Chr9s Barber Digital First MediaThey were much colder coming out than when they went in.

POCOPSON >> Not many people would shed their clothes, put on a swimming suit and plunge into 39-degree water in the middle of winter.

But hundreds of people just did that during the ninth annual Polar Plunge Saturday at the Brandywine Picnic Park.

“I can’t feel my legs or toes, but I think everything else is OK, Kathy Do said shortly after exiting the water. “It was so much colder than I thought it would be. This was my first and probably last time.” Do packed a towel warmer to help her after she came out of the water.

Mike Chambers, owner of Kennett Beverage, also took the plunge for the first time.

“It took my breath away,” he said. “I just had to go all the way under to get the full effect. Right now, I was panting when I got out.”

Eric Etshman took the plunge for the first time, and talked his 10-year-old daughter, Adelaide into doing it as well.

“I can’t feel my toes, but the rest of me is fine,” he said. “It’s for a great cuase, and the Red Clay Creek is right in our back yard.”

Lenny Rivera, who will be president of the Longwood Rotary Club in a few months, took the plunge for the first time.

“I couldn’t feel my legs within 10 seconds,” Rivera said. “I went all the way under and it was way colder than I thought. I still can’t feel my toes and I have socks on.”

The Longwood Rotary Club raised $1,000 for the event, and Tim Rayne, president, accepted the Golden Plunger Award.

“You have to do it, it’s fun stuff,” said Al Iacocca, a local attorney who took the plunge. “But it’s freezing, and I can’t feel my toes and I can’t feel my legs.”

The plunge is the annual fundraiser for the BVA and Red Clay Valley Association and helps raise awareness about their work for the Brandywine Creek Watershed. Since 2008, nearly 1,400 people have taken the plunge to raise more than $123,000 to protect and conserve the regional natural resources. The Polar Plunge is one of BRC’s major fundraisers to offset the cost of environmental education programs reaching nearly 12,000 school students per year.

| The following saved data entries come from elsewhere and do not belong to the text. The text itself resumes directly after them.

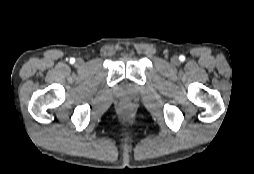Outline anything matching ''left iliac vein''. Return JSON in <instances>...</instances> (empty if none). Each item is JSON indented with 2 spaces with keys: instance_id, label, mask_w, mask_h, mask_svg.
I'll use <instances>...</instances> for the list:
<instances>
[{
  "instance_id": "4c4485c4",
  "label": "left iliac vein",
  "mask_w": 254,
  "mask_h": 174,
  "mask_svg": "<svg viewBox=\"0 0 254 174\" xmlns=\"http://www.w3.org/2000/svg\"><path fill=\"white\" fill-rule=\"evenodd\" d=\"M171 61H172L173 64H178L179 63L178 58L175 57V56L172 57Z\"/></svg>"
}]
</instances>
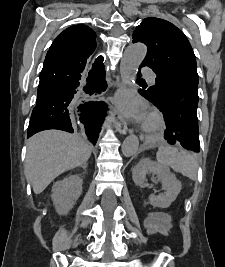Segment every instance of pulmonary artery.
Listing matches in <instances>:
<instances>
[{"label": "pulmonary artery", "mask_w": 225, "mask_h": 267, "mask_svg": "<svg viewBox=\"0 0 225 267\" xmlns=\"http://www.w3.org/2000/svg\"><path fill=\"white\" fill-rule=\"evenodd\" d=\"M142 72H143V74H144L145 76H147V77L150 79V81H151L152 83H155L156 74L154 73V71H153L152 69L146 67V68H144V69L142 70Z\"/></svg>", "instance_id": "obj_1"}]
</instances>
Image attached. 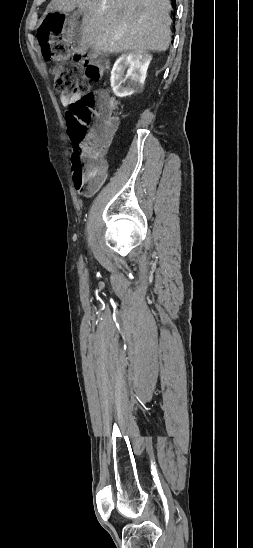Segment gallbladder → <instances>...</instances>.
Segmentation results:
<instances>
[{
    "label": "gallbladder",
    "instance_id": "obj_1",
    "mask_svg": "<svg viewBox=\"0 0 253 548\" xmlns=\"http://www.w3.org/2000/svg\"><path fill=\"white\" fill-rule=\"evenodd\" d=\"M82 14L81 11H74L73 15L79 17Z\"/></svg>",
    "mask_w": 253,
    "mask_h": 548
}]
</instances>
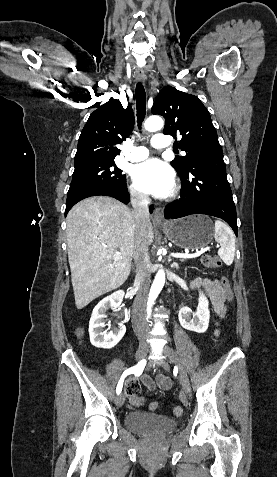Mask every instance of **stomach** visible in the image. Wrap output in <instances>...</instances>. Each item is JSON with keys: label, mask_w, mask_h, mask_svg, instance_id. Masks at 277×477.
<instances>
[{"label": "stomach", "mask_w": 277, "mask_h": 477, "mask_svg": "<svg viewBox=\"0 0 277 477\" xmlns=\"http://www.w3.org/2000/svg\"><path fill=\"white\" fill-rule=\"evenodd\" d=\"M161 230L176 246L189 250L206 247L215 233L211 219L205 215H191L170 221Z\"/></svg>", "instance_id": "obj_1"}]
</instances>
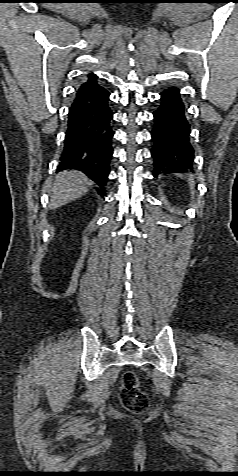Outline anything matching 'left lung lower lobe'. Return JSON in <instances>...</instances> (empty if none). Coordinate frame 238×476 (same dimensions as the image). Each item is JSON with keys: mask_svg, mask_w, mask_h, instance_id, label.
<instances>
[{"mask_svg": "<svg viewBox=\"0 0 238 476\" xmlns=\"http://www.w3.org/2000/svg\"><path fill=\"white\" fill-rule=\"evenodd\" d=\"M153 116V175L156 177L160 173L178 168L191 169L194 150L190 144V124L177 88H169L163 92L160 105L153 112Z\"/></svg>", "mask_w": 238, "mask_h": 476, "instance_id": "1", "label": "left lung lower lobe"}]
</instances>
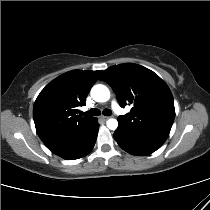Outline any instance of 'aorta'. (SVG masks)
Instances as JSON below:
<instances>
[{"instance_id": "aorta-1", "label": "aorta", "mask_w": 210, "mask_h": 210, "mask_svg": "<svg viewBox=\"0 0 210 210\" xmlns=\"http://www.w3.org/2000/svg\"><path fill=\"white\" fill-rule=\"evenodd\" d=\"M91 97L96 102H106L110 98V91L109 89L102 84L94 85L91 89ZM107 127L110 130H116L118 127V121L116 119H109L107 121Z\"/></svg>"}]
</instances>
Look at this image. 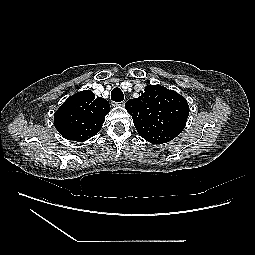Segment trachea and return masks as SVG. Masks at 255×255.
Segmentation results:
<instances>
[{"label": "trachea", "instance_id": "1", "mask_svg": "<svg viewBox=\"0 0 255 255\" xmlns=\"http://www.w3.org/2000/svg\"><path fill=\"white\" fill-rule=\"evenodd\" d=\"M111 99L115 102H121L124 100L123 92L120 88L116 87L111 92Z\"/></svg>", "mask_w": 255, "mask_h": 255}]
</instances>
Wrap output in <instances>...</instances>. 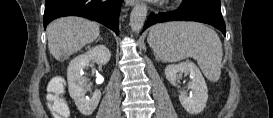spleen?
<instances>
[{
	"instance_id": "spleen-1",
	"label": "spleen",
	"mask_w": 273,
	"mask_h": 118,
	"mask_svg": "<svg viewBox=\"0 0 273 118\" xmlns=\"http://www.w3.org/2000/svg\"><path fill=\"white\" fill-rule=\"evenodd\" d=\"M148 43L163 62L191 57L208 80H219L222 44L217 33L207 26L195 22L157 24L150 29Z\"/></svg>"
}]
</instances>
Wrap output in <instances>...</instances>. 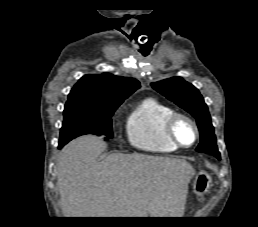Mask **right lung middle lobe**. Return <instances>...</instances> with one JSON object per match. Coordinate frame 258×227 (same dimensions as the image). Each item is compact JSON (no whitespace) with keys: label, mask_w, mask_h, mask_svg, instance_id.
I'll use <instances>...</instances> for the list:
<instances>
[{"label":"right lung middle lobe","mask_w":258,"mask_h":227,"mask_svg":"<svg viewBox=\"0 0 258 227\" xmlns=\"http://www.w3.org/2000/svg\"><path fill=\"white\" fill-rule=\"evenodd\" d=\"M119 105L100 107L67 102L63 112L64 120L59 143H68L85 134L101 136L105 140L112 138L111 117Z\"/></svg>","instance_id":"dd1d6c3e"}]
</instances>
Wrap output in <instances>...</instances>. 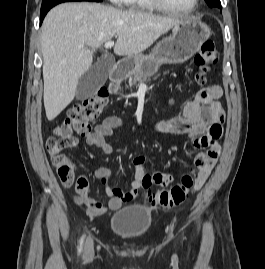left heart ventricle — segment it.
<instances>
[{
  "label": "left heart ventricle",
  "instance_id": "obj_1",
  "mask_svg": "<svg viewBox=\"0 0 265 269\" xmlns=\"http://www.w3.org/2000/svg\"><path fill=\"white\" fill-rule=\"evenodd\" d=\"M168 5L178 9H189L194 0H164Z\"/></svg>",
  "mask_w": 265,
  "mask_h": 269
}]
</instances>
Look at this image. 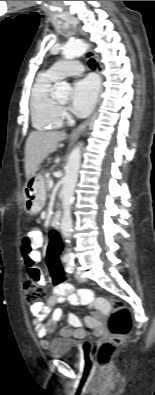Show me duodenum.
I'll use <instances>...</instances> for the list:
<instances>
[{
    "mask_svg": "<svg viewBox=\"0 0 155 395\" xmlns=\"http://www.w3.org/2000/svg\"><path fill=\"white\" fill-rule=\"evenodd\" d=\"M61 218H62V216H61V213L60 212H56V213H54V215H53V217H52V226L54 227V228H60V225H61Z\"/></svg>",
    "mask_w": 155,
    "mask_h": 395,
    "instance_id": "1",
    "label": "duodenum"
}]
</instances>
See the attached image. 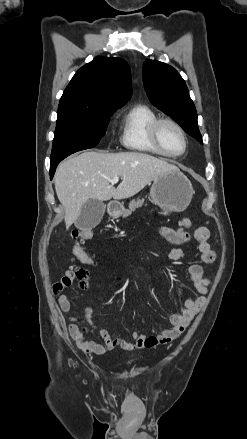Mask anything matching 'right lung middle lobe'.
Masks as SVG:
<instances>
[{"mask_svg": "<svg viewBox=\"0 0 247 439\" xmlns=\"http://www.w3.org/2000/svg\"><path fill=\"white\" fill-rule=\"evenodd\" d=\"M115 111L58 109L51 166L77 151L95 147L105 135L109 117Z\"/></svg>", "mask_w": 247, "mask_h": 439, "instance_id": "1", "label": "right lung middle lobe"}]
</instances>
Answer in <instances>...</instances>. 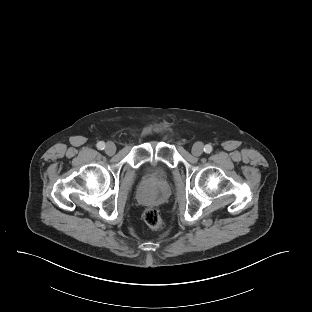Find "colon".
<instances>
[{"label":"colon","instance_id":"colon-1","mask_svg":"<svg viewBox=\"0 0 312 312\" xmlns=\"http://www.w3.org/2000/svg\"><path fill=\"white\" fill-rule=\"evenodd\" d=\"M144 222L154 230H161L164 227V221L157 208H147L143 213Z\"/></svg>","mask_w":312,"mask_h":312}]
</instances>
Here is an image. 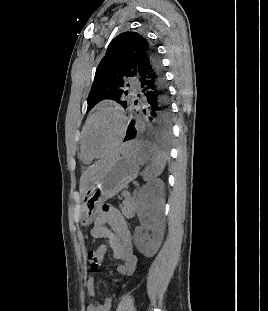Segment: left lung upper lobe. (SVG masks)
<instances>
[{
    "label": "left lung upper lobe",
    "mask_w": 268,
    "mask_h": 311,
    "mask_svg": "<svg viewBox=\"0 0 268 311\" xmlns=\"http://www.w3.org/2000/svg\"><path fill=\"white\" fill-rule=\"evenodd\" d=\"M150 44L137 32H124L109 44L100 61L87 102L91 110L99 101L111 99L124 109L129 107L125 99L128 94L127 77H136L140 63L149 59Z\"/></svg>",
    "instance_id": "5c2ea615"
}]
</instances>
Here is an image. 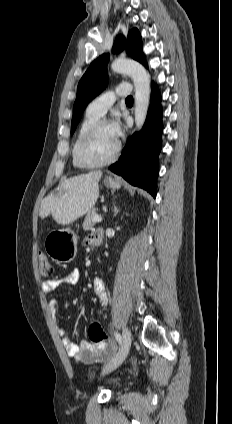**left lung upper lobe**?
Instances as JSON below:
<instances>
[{"label": "left lung upper lobe", "mask_w": 232, "mask_h": 424, "mask_svg": "<svg viewBox=\"0 0 232 424\" xmlns=\"http://www.w3.org/2000/svg\"><path fill=\"white\" fill-rule=\"evenodd\" d=\"M125 47L133 59L147 66L142 50V39L138 29L134 28L129 32L127 41H125V38L122 35H119L116 38L113 47L114 52H120ZM108 61V54L101 55L90 64L89 68L81 78L78 84L77 96L73 107L71 134L74 133L87 104L105 88L108 79L106 72Z\"/></svg>", "instance_id": "1"}]
</instances>
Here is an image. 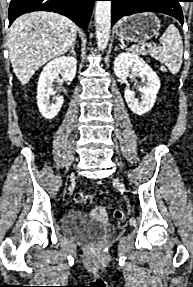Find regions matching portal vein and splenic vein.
<instances>
[{
	"label": "portal vein and splenic vein",
	"instance_id": "portal-vein-and-splenic-vein-1",
	"mask_svg": "<svg viewBox=\"0 0 193 287\" xmlns=\"http://www.w3.org/2000/svg\"><path fill=\"white\" fill-rule=\"evenodd\" d=\"M144 46L149 47V46H151V45H150V44H146V45H143L141 48H144Z\"/></svg>",
	"mask_w": 193,
	"mask_h": 287
}]
</instances>
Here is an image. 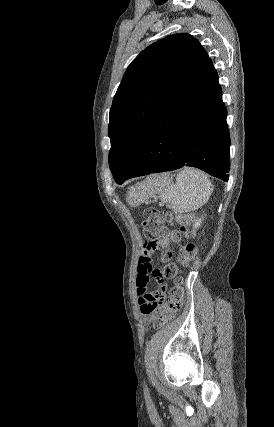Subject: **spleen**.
<instances>
[{"label":"spleen","mask_w":274,"mask_h":427,"mask_svg":"<svg viewBox=\"0 0 274 427\" xmlns=\"http://www.w3.org/2000/svg\"><path fill=\"white\" fill-rule=\"evenodd\" d=\"M140 188H144L145 192L151 190V196L160 194L159 198L163 204H167V208H170L174 214H186V212L198 210L208 202L212 194V184L207 174L195 168H183L177 174L176 184H170V186L158 178L156 180L147 178L136 188H131L129 198H133V204H139L145 196L142 192H137Z\"/></svg>","instance_id":"obj_1"}]
</instances>
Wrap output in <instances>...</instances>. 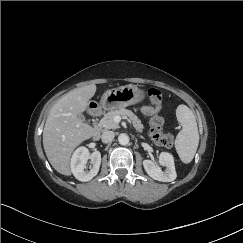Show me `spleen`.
<instances>
[{"instance_id":"spleen-1","label":"spleen","mask_w":243,"mask_h":243,"mask_svg":"<svg viewBox=\"0 0 243 243\" xmlns=\"http://www.w3.org/2000/svg\"><path fill=\"white\" fill-rule=\"evenodd\" d=\"M176 117L182 126V130L175 139V149L182 162L190 163L199 144L196 118L193 112L183 104L177 107Z\"/></svg>"}]
</instances>
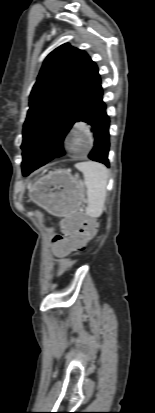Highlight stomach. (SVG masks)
Listing matches in <instances>:
<instances>
[{"label": "stomach", "mask_w": 155, "mask_h": 413, "mask_svg": "<svg viewBox=\"0 0 155 413\" xmlns=\"http://www.w3.org/2000/svg\"><path fill=\"white\" fill-rule=\"evenodd\" d=\"M85 187L66 170H55L31 184L30 197L49 213L63 217L80 209Z\"/></svg>", "instance_id": "1"}]
</instances>
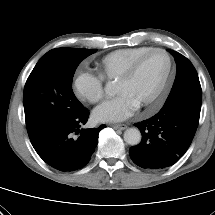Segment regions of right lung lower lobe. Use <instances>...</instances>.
Masks as SVG:
<instances>
[{
	"instance_id": "98d812e1",
	"label": "right lung lower lobe",
	"mask_w": 215,
	"mask_h": 215,
	"mask_svg": "<svg viewBox=\"0 0 215 215\" xmlns=\"http://www.w3.org/2000/svg\"><path fill=\"white\" fill-rule=\"evenodd\" d=\"M89 117L84 108L31 138L38 155L59 171H75L90 160L98 143V134L105 125L93 129H80Z\"/></svg>"
}]
</instances>
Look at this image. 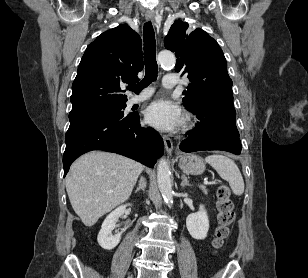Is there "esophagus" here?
Here are the masks:
<instances>
[{
	"label": "esophagus",
	"mask_w": 308,
	"mask_h": 278,
	"mask_svg": "<svg viewBox=\"0 0 308 278\" xmlns=\"http://www.w3.org/2000/svg\"><path fill=\"white\" fill-rule=\"evenodd\" d=\"M145 18H146L147 21L154 22V15L150 11H147L145 13ZM163 141H164L165 150H166L167 154L171 155V153L173 151V142H172L171 138L168 137L167 135H163Z\"/></svg>",
	"instance_id": "1"
}]
</instances>
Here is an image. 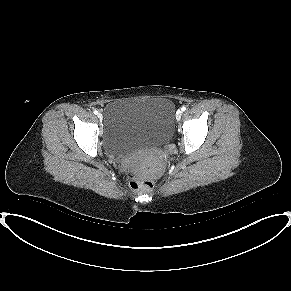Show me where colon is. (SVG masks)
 I'll use <instances>...</instances> for the list:
<instances>
[{
    "mask_svg": "<svg viewBox=\"0 0 291 291\" xmlns=\"http://www.w3.org/2000/svg\"><path fill=\"white\" fill-rule=\"evenodd\" d=\"M127 175L130 179V185L133 189L147 191L153 186L152 180L147 177L139 176L133 169V164L127 166Z\"/></svg>",
    "mask_w": 291,
    "mask_h": 291,
    "instance_id": "obj_1",
    "label": "colon"
}]
</instances>
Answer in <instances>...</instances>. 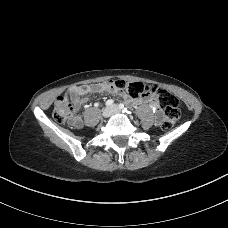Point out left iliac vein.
Segmentation results:
<instances>
[{"label": "left iliac vein", "mask_w": 228, "mask_h": 228, "mask_svg": "<svg viewBox=\"0 0 228 228\" xmlns=\"http://www.w3.org/2000/svg\"><path fill=\"white\" fill-rule=\"evenodd\" d=\"M111 108H112L113 113H119L120 112V109L117 105H113Z\"/></svg>", "instance_id": "1"}]
</instances>
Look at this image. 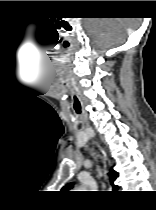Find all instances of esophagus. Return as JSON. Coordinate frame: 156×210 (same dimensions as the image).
<instances>
[{"instance_id": "34e87169", "label": "esophagus", "mask_w": 156, "mask_h": 210, "mask_svg": "<svg viewBox=\"0 0 156 210\" xmlns=\"http://www.w3.org/2000/svg\"><path fill=\"white\" fill-rule=\"evenodd\" d=\"M101 152H102L103 158L105 160V163L109 166L110 165V160H109L107 152L103 149L101 150Z\"/></svg>"}]
</instances>
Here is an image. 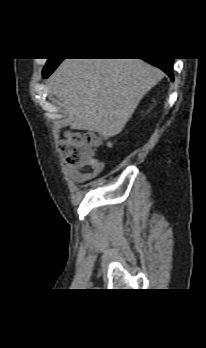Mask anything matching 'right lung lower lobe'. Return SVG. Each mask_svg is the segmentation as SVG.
<instances>
[{
  "instance_id": "1",
  "label": "right lung lower lobe",
  "mask_w": 206,
  "mask_h": 348,
  "mask_svg": "<svg viewBox=\"0 0 206 348\" xmlns=\"http://www.w3.org/2000/svg\"><path fill=\"white\" fill-rule=\"evenodd\" d=\"M145 61L153 64L154 66L160 68L161 70H163L169 77L171 80H173V59H169V58H162V59H156V58H150V59H144ZM62 61V60H61ZM60 60H58L57 64L46 68L43 70V76L44 77H48L55 69L56 67L59 65V63L61 62Z\"/></svg>"
}]
</instances>
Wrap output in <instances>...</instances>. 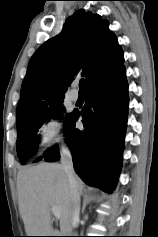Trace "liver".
Returning <instances> with one entry per match:
<instances>
[{
  "label": "liver",
  "instance_id": "liver-1",
  "mask_svg": "<svg viewBox=\"0 0 158 237\" xmlns=\"http://www.w3.org/2000/svg\"><path fill=\"white\" fill-rule=\"evenodd\" d=\"M80 193L84 184L76 176ZM19 211L28 236H58L71 232V198L66 173L61 164L40 163L17 174ZM60 211V232L51 226V207Z\"/></svg>",
  "mask_w": 158,
  "mask_h": 237
}]
</instances>
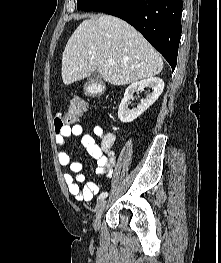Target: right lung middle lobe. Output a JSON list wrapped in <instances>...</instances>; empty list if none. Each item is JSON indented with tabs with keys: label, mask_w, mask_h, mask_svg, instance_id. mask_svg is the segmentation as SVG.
Returning a JSON list of instances; mask_svg holds the SVG:
<instances>
[{
	"label": "right lung middle lobe",
	"mask_w": 221,
	"mask_h": 263,
	"mask_svg": "<svg viewBox=\"0 0 221 263\" xmlns=\"http://www.w3.org/2000/svg\"><path fill=\"white\" fill-rule=\"evenodd\" d=\"M103 0H77V9L83 11L94 10Z\"/></svg>",
	"instance_id": "obj_1"
}]
</instances>
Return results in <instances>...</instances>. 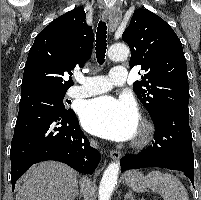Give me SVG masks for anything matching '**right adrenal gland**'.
<instances>
[{"label": "right adrenal gland", "instance_id": "obj_1", "mask_svg": "<svg viewBox=\"0 0 201 200\" xmlns=\"http://www.w3.org/2000/svg\"><path fill=\"white\" fill-rule=\"evenodd\" d=\"M77 196H79L78 185H76V187H75V190H74V193H73V195H72L71 200H75V198H76Z\"/></svg>", "mask_w": 201, "mask_h": 200}]
</instances>
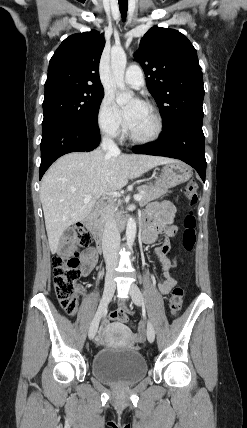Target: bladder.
Here are the masks:
<instances>
[{
	"label": "bladder",
	"instance_id": "obj_1",
	"mask_svg": "<svg viewBox=\"0 0 247 428\" xmlns=\"http://www.w3.org/2000/svg\"><path fill=\"white\" fill-rule=\"evenodd\" d=\"M95 377L110 384H133L147 371L143 356L132 348H105L98 351L91 363Z\"/></svg>",
	"mask_w": 247,
	"mask_h": 428
}]
</instances>
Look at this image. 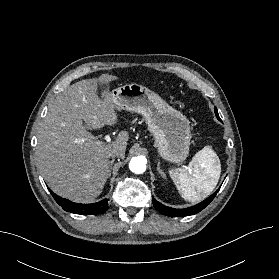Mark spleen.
<instances>
[{
	"instance_id": "1",
	"label": "spleen",
	"mask_w": 279,
	"mask_h": 279,
	"mask_svg": "<svg viewBox=\"0 0 279 279\" xmlns=\"http://www.w3.org/2000/svg\"><path fill=\"white\" fill-rule=\"evenodd\" d=\"M182 198L195 202L209 195L216 187L221 173V164L216 152L205 146L198 151L188 166L170 170Z\"/></svg>"
}]
</instances>
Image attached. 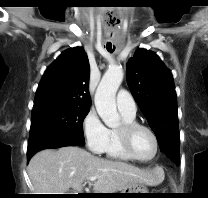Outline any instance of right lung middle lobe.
I'll return each instance as SVG.
<instances>
[{
    "mask_svg": "<svg viewBox=\"0 0 208 198\" xmlns=\"http://www.w3.org/2000/svg\"><path fill=\"white\" fill-rule=\"evenodd\" d=\"M88 112V106L68 103L33 108L29 141L60 134L85 143L82 125Z\"/></svg>",
    "mask_w": 208,
    "mask_h": 198,
    "instance_id": "1",
    "label": "right lung middle lobe"
}]
</instances>
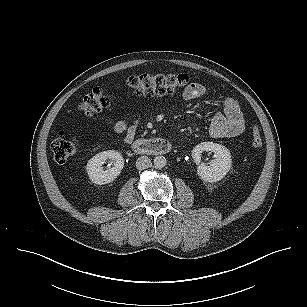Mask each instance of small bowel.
<instances>
[{"label": "small bowel", "instance_id": "1", "mask_svg": "<svg viewBox=\"0 0 307 307\" xmlns=\"http://www.w3.org/2000/svg\"><path fill=\"white\" fill-rule=\"evenodd\" d=\"M210 94L211 91L204 85L192 83L184 91L183 98L185 100H195L207 97ZM222 104V110L214 113L210 118L209 136L213 139L239 136L246 127L240 103L232 97H225ZM139 122V117L123 120L107 119L106 125L115 133L123 135L125 142L130 143L136 136Z\"/></svg>", "mask_w": 307, "mask_h": 307}]
</instances>
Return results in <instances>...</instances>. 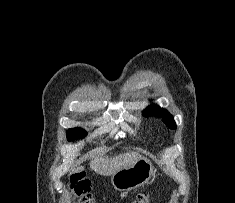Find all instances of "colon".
Segmentation results:
<instances>
[{
    "label": "colon",
    "mask_w": 235,
    "mask_h": 203,
    "mask_svg": "<svg viewBox=\"0 0 235 203\" xmlns=\"http://www.w3.org/2000/svg\"><path fill=\"white\" fill-rule=\"evenodd\" d=\"M70 192L74 203H96L92 195V185L89 179L81 174L73 175L70 181ZM148 193H140L131 203H149Z\"/></svg>",
    "instance_id": "1"
}]
</instances>
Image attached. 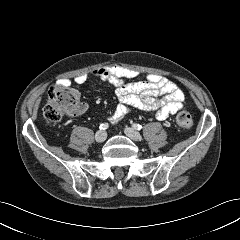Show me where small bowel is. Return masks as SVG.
<instances>
[{"label": "small bowel", "mask_w": 240, "mask_h": 240, "mask_svg": "<svg viewBox=\"0 0 240 240\" xmlns=\"http://www.w3.org/2000/svg\"><path fill=\"white\" fill-rule=\"evenodd\" d=\"M137 76L138 72L133 69L105 66L94 69L90 75L77 76L74 83L82 85L92 77L115 87L119 104L109 116L113 124L124 119L133 108L154 111L159 120H165L182 109L185 96L176 83L157 74H151L143 81H130ZM58 83L69 86L72 81L62 78ZM81 110L82 108L79 111Z\"/></svg>", "instance_id": "small-bowel-1"}]
</instances>
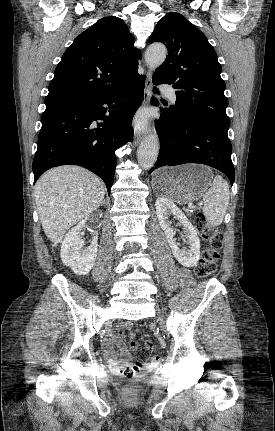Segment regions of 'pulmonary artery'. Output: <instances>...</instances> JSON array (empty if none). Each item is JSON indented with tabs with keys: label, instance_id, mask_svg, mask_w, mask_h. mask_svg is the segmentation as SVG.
<instances>
[{
	"label": "pulmonary artery",
	"instance_id": "1",
	"mask_svg": "<svg viewBox=\"0 0 275 431\" xmlns=\"http://www.w3.org/2000/svg\"><path fill=\"white\" fill-rule=\"evenodd\" d=\"M161 91L163 93H165V94L168 95V97H169V99L171 100L172 103L176 102V94H175L174 90L170 86L162 85L161 86Z\"/></svg>",
	"mask_w": 275,
	"mask_h": 431
}]
</instances>
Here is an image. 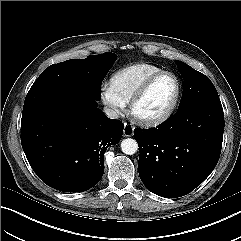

“This is really important for us,” said Jim Jordan, executive director of the Brandywine Red Clay Alliance. “We raise funds for our education programs and watershed restoration. This is zany and it takes a bit of courage to get in the water.”

John Sanville, superintendent of the Unionville-Chadds Ford School District emceed the event, and Del Bittle, local music icon, spun the tunes. A large bon fire kept the participants warm, and free refreshments were provided to everyone who attended.

The plunge is modeled after the Polar Bear Clubs that have been cropping up in the Northeast, in places like Coney Island and Atlantic City and Dover.

The next big fundraiser for the Brandywine Red Clay Alliance will take place March 25, at the Red Clay Valley Cleanup, when 700 local volunteers will help to clean the environment.